- _What is expected_: Below are the records; copy every line in them that holds the string "auch".
┌──
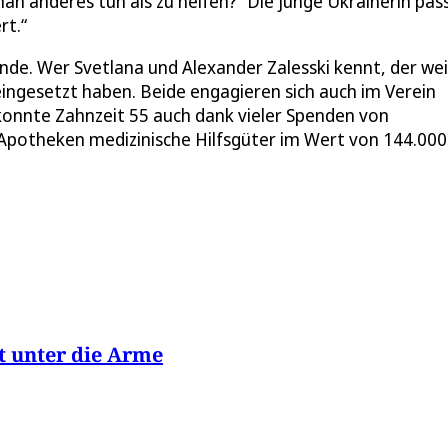
an anderes tun als zu helfen?“ Die junge Ukrainerin pas
rt.“
nde. Wer Svetlana und Alexander Zalesski kennt, der we
eingesetzt haben. Beide engagieren sich auch im Verein
onnte Zahnzeit 55 auch dank vieler Spenden von
potheken medizinische Hilfsgüter im Wert von 144.000
t unter die Arme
└──
- _Result of the exercise_:
eingesetzt haben. Beide engagieren sich auch im Verein
onnte Zahnzeit 55 auch dank vieler Spenden von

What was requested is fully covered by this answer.